= What to work on =
Look for the word "header" in the entries and copy every line where it shows up.
►
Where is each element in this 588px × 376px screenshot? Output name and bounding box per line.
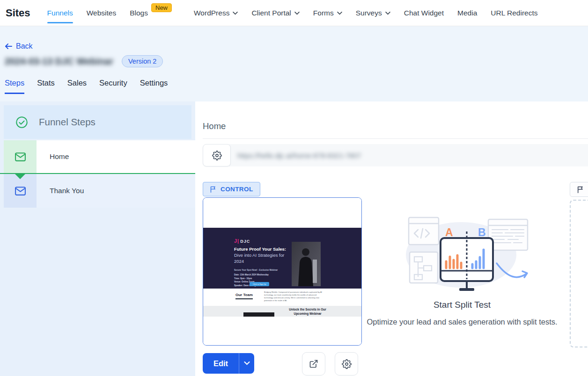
svg-text:A: A [445, 226, 453, 239]
flag-icon [577, 186, 584, 194]
control-badge: CONTROL [203, 182, 260, 196]
nav-items: Funnels Websites Blogs New WordPress Cli… [47, 0, 538, 26]
top-nav: Sites Funnels Websites Blogs New WordPre… [0, 0, 588, 26]
chevron-down-icon [385, 12, 390, 15]
team-paragraph: Bridging Worlds: Composed of passionate … [264, 291, 324, 302]
split-test-panel[interactable]: A B St [354, 209, 570, 328]
funnel-step-thank-you[interactable]: Thank You [0, 174, 195, 208]
variation-badge: V [570, 182, 588, 197]
step-connector-arrow [15, 174, 25, 179]
chevron-down-icon [294, 12, 300, 15]
back-link[interactable]: Back [5, 42, 33, 51]
svg-text:B: B [478, 226, 486, 239]
preview-margin [203, 198, 361, 228]
preview-team-section: Our Team Bridging Worlds: Composed of pa… [203, 289, 361, 306]
page-title: Home [203, 121, 226, 131]
tab-sales[interactable]: Sales [67, 79, 87, 94]
nav-item-chat-widget[interactable]: Chat Widget [404, 0, 444, 26]
webinar-thumbnail [243, 312, 274, 317]
step-icon-cell [4, 140, 37, 173]
preview-headline: Future Proof Your Sales: Dive into AI St… [234, 246, 290, 264]
step-detail-panel: Home https://hello.djc.ai/home-878-8321-… [195, 101, 588, 376]
nav-item-url-redirects[interactable]: URL Redirects [491, 0, 537, 26]
step-settings-button[interactable] [335, 352, 358, 376]
funnel-steps-header: Funnel Steps [4, 105, 191, 139]
funnel-title: 2024-03-13 DJC Webinar [5, 56, 113, 67]
open-page-button[interactable] [302, 352, 325, 376]
team-heading: Our Team [235, 293, 253, 299]
external-link-icon [309, 359, 318, 369]
version-badge: Version 2 [122, 55, 163, 67]
page-preview-card[interactable]: J|DJC Future Proof Your Sales: Dive into… [203, 197, 362, 346]
url-settings-button[interactable] [203, 144, 231, 166]
preview-hero-section: J|DJC Future Proof Your Sales: Dive into… [203, 228, 361, 289]
check-circle-icon [15, 116, 28, 129]
gear-icon [342, 359, 352, 369]
djc-logo: J|DJC [234, 238, 250, 244]
funnel-tabs: Steps Stats Sales Security Settings [5, 79, 168, 94]
webinar-heading: Unlock the Secrets in Our Upcoming Webin… [287, 308, 329, 316]
chevron-down-icon [233, 12, 238, 15]
chevron-down-icon [337, 12, 342, 15]
nav-item-wordpress[interactable]: WordPress [194, 0, 238, 26]
step-label: Home [37, 140, 195, 173]
nav-item-blogs[interactable]: Blogs New [130, 0, 172, 26]
tab-settings[interactable]: Settings [140, 79, 168, 94]
tab-stats[interactable]: Stats [37, 79, 55, 94]
variation-placeholder-card[interactable] [570, 200, 588, 347]
preview-subheadline: Secure Your Spot Now! - Exclusive Webina… [234, 269, 278, 271]
tab-steps[interactable]: Steps [5, 79, 24, 94]
funnel-step-home[interactable]: Home [0, 140, 195, 174]
nav-item-forms[interactable]: Forms [313, 0, 342, 26]
step-label: Thank You [37, 174, 195, 208]
funnel-steps-sidebar: Funnel Steps Home Thank You [0, 101, 195, 376]
gear-icon [212, 151, 222, 160]
mail-icon [15, 151, 26, 163]
preview-margin [203, 317, 361, 346]
mail-icon [15, 185, 26, 197]
ab-test-illustration: A B [396, 209, 529, 293]
funnel-steps-title: Funnel Steps [39, 116, 96, 128]
preview-signup-button: Click to Sign Up [250, 282, 269, 286]
edit-dropdown-toggle[interactable] [239, 353, 254, 374]
app-title: Sites [6, 7, 30, 19]
funnel-header: Back 2024-03-13 DJC Webinar Version 2 St… [0, 26, 588, 101]
nav-item-media[interactable]: Media [457, 0, 477, 26]
nav-item-funnels[interactable]: Funnels [47, 0, 73, 26]
nav-item-websites[interactable]: Websites [87, 0, 116, 26]
tab-security[interactable]: Security [99, 79, 127, 94]
edit-button[interactable]: Edit [203, 353, 239, 374]
split-test-title: Start Split Test [434, 300, 491, 310]
edit-split-button[interactable]: Edit [203, 353, 254, 374]
preview-webinar-section: Unlock the Secrets in Our Upcoming Webin… [203, 306, 361, 317]
divider [203, 138, 588, 139]
page-url-row: https://hello.djc.ai/home-878-8321-7807 [203, 144, 588, 166]
page-url: https://hello.djc.ai/home-878-8321-7807 [237, 152, 361, 159]
nav-item-client-portal[interactable]: Client Portal [251, 0, 299, 26]
nav-item-surveys[interactable]: Surveys [356, 0, 390, 26]
split-test-description: Optimize your lead and sales generation … [364, 316, 560, 328]
chevron-down-icon [244, 362, 250, 365]
speaker-photo [292, 242, 321, 286]
page-url-bar[interactable]: https://hello.djc.ai/home-878-8321-7807 [229, 144, 588, 166]
arrow-left-icon [5, 43, 12, 50]
new-badge: New [151, 3, 172, 12]
flag-icon [210, 186, 217, 193]
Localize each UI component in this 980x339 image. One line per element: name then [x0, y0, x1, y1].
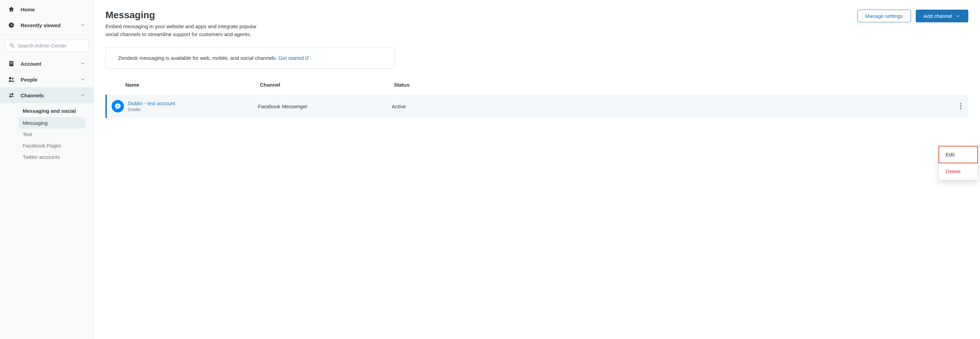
◄
= Solution to this exercise =
funnel-steps-header: Funnel Steps [4, 105, 191, 139]
funnel-header: Back 2024-03-13 DJC Webinar Version 2 St… [0, 26, 588, 101]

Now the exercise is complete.